Assist People Who Link to Your Site
- Keep the file name for published pages the same. Changing the name will break all links‚ bookmarks and search engines that point to the old file name. For example‚ if you revise your site‚ do not change the file "staff.php" to "staff_list.php" because this will break the links for everything that points to "staff.php".
- If you do change the location of a file‚ replace the old file with a "tombstone" page that says "This file has moved to here." Better yet‚ use the features of your web server to automatically redirect people to the new page. (On Apache web servers, this is done using the "RedirectPermanent" directive in the .htaccess file.)
- Periodical information like newsletters should have a permanent non-changing name to access the information. For example, consider the University Calendar. Departments all over campus link to their program information within the calendar. If the calendar name changed each year to something like 2005_calendar‚ then 2006_calendar‚ then every department would have to change all their links each year. This could result in departments pointing to outdated information in older calendars. It is much better to put the current information in a directory called "current_calendar" that always refers to the most recent information.
Test Your Site
- Test your site with a variety of web browsers‚ in a variety of configurations. Make sure it works on black and white monitors‚ smaller screens‚ different manufacturer’s browsers‚ etc.

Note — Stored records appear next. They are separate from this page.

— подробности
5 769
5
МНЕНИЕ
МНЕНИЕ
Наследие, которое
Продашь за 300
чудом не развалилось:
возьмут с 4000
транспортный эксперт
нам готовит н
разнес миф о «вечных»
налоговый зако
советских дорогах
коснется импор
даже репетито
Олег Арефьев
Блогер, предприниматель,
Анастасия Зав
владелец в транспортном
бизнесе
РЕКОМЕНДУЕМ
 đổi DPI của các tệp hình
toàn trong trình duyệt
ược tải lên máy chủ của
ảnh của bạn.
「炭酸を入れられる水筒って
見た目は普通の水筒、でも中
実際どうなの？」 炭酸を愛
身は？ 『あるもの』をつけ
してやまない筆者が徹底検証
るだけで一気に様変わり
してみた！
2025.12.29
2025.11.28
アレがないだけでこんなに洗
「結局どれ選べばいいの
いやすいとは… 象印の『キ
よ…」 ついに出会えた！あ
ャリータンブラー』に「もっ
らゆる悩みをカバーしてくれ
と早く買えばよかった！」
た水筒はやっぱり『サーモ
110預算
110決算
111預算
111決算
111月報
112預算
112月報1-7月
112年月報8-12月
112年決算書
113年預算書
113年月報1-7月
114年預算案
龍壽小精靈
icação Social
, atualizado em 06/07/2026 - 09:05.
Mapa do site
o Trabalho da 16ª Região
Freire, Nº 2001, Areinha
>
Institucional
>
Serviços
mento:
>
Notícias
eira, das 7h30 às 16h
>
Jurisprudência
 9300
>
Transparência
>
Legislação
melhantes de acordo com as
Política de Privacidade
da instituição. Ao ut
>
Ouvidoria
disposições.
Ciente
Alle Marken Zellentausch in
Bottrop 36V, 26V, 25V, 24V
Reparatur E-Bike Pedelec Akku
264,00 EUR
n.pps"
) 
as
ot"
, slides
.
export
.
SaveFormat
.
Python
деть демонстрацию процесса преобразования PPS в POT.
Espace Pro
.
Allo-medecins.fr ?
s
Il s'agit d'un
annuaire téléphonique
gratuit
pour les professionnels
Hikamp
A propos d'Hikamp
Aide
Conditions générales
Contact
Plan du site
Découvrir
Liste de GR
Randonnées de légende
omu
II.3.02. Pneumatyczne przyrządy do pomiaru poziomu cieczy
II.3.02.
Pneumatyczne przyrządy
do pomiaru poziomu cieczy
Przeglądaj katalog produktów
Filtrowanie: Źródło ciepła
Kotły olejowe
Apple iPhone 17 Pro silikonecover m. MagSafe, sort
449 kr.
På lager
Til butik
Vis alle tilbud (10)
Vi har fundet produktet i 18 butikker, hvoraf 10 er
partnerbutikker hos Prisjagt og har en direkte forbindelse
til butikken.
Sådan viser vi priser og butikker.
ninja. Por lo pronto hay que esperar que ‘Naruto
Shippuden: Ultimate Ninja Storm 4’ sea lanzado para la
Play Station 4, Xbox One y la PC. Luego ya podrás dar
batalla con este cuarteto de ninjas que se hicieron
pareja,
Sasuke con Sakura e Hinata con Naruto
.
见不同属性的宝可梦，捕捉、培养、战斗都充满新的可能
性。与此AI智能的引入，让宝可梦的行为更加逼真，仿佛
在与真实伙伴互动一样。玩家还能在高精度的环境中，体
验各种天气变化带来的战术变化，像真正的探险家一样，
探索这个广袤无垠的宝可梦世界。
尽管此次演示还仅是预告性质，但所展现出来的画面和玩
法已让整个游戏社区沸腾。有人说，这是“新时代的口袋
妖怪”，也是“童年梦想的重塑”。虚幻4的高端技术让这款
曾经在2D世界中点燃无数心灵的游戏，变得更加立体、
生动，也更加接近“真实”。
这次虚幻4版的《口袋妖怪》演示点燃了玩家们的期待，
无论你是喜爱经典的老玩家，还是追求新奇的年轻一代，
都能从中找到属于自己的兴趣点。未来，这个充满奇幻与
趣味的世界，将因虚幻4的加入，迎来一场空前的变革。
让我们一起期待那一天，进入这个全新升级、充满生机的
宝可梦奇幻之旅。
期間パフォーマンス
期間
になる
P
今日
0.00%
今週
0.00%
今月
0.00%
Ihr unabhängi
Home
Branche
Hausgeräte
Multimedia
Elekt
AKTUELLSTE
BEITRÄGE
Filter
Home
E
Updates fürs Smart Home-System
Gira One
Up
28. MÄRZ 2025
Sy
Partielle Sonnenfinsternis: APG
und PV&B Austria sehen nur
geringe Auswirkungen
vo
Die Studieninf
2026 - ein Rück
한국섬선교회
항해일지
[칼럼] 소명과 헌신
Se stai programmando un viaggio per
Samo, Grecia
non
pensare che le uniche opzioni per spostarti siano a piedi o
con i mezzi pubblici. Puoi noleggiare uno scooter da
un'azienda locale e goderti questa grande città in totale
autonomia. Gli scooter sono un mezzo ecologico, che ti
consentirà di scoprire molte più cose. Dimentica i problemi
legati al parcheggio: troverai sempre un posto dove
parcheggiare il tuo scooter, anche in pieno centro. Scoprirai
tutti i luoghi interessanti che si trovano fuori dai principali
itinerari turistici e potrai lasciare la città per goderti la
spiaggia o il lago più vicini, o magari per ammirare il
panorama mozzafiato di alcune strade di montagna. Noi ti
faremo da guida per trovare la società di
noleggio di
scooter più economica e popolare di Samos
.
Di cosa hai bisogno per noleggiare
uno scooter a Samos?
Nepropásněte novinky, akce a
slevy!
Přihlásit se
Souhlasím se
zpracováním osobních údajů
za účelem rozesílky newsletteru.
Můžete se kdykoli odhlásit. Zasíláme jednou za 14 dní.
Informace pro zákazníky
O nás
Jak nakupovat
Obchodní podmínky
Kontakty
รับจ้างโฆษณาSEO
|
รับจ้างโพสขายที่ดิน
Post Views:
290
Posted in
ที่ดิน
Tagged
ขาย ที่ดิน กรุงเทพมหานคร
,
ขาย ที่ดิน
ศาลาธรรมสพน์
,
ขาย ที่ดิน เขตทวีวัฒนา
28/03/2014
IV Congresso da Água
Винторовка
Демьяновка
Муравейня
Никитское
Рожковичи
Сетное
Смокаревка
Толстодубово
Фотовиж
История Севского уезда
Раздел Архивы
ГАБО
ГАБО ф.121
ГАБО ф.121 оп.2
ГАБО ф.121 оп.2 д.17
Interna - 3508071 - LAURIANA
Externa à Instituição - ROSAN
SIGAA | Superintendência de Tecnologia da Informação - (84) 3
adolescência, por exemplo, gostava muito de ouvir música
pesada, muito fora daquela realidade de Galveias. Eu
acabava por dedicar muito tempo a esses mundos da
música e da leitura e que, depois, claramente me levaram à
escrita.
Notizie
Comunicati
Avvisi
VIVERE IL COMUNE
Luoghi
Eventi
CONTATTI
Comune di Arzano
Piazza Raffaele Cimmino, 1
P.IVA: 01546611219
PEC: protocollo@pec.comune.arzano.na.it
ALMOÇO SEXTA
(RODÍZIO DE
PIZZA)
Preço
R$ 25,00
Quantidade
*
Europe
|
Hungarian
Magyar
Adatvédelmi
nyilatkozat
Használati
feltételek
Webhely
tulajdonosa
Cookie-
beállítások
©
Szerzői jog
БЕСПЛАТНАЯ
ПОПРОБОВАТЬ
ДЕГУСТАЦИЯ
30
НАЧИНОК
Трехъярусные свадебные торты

- Test your site on different operating systems‚ including both Windows and Macintosh systems.
- Test your web browser using the Lynx text-only web browser. This will show any difficulties that search engine indexing programs will have indexing your site‚ and will also show problems that people with disabilities may have using your site.
- Test your site for usability and accessibility.
Minimize Site Maintenance and Revision Time
- Using the institutional Web Content Management System (WCMS) can greatly reduce the effort spent on maintaining your academic or administrative unit’s site. Request a demo or training for the WCMS.
- Use Cascading Style Sheets (CSS) whenever possible to control the appearance of the pages on your website. That way you can make major changes to the appearance of your website by changing only one file. You can learn about cascading style sheets in the CSS online course.
- Use Server Side Includes to include common content (like menu bars) on all the pages of your site. That way you only have to change the content in one file‚ instead of in every file on your website. You can learn about Server Side Includes in the SSI online course.
- Develop a regular maintenance schedule and use automated tools to check for bad links‚ find html coding errors‚ etc.
- Have statistics generated for your site‚ and analyze these statistics regularly to determine if there are any problems on your site.